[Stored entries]
::::::::::

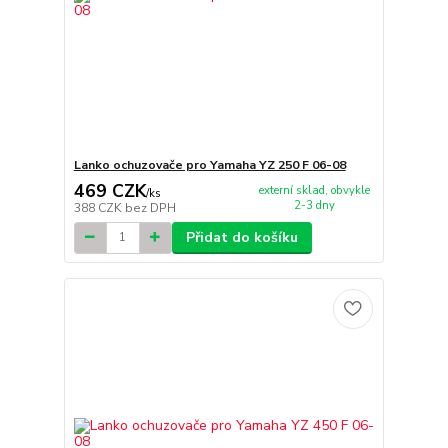
Lanko ochuzovače pro Yamaha YZ 250 F 06-08
469 CZK
externí sklad, obvykle
/
ks
2-3 dny
388 CZK
bez DPH
Přidat do košíku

::::::::::

Task requirements:
Transcribe every line in the entries above, taking out only the images.

Your solution:
Lanko ochuzovače pro Yamaha YZ 250 F 06-08
469 CZK
externí sklad, obvykle
/
ks
2-3 dny
388 CZK
bez DPH
Přidat do košíku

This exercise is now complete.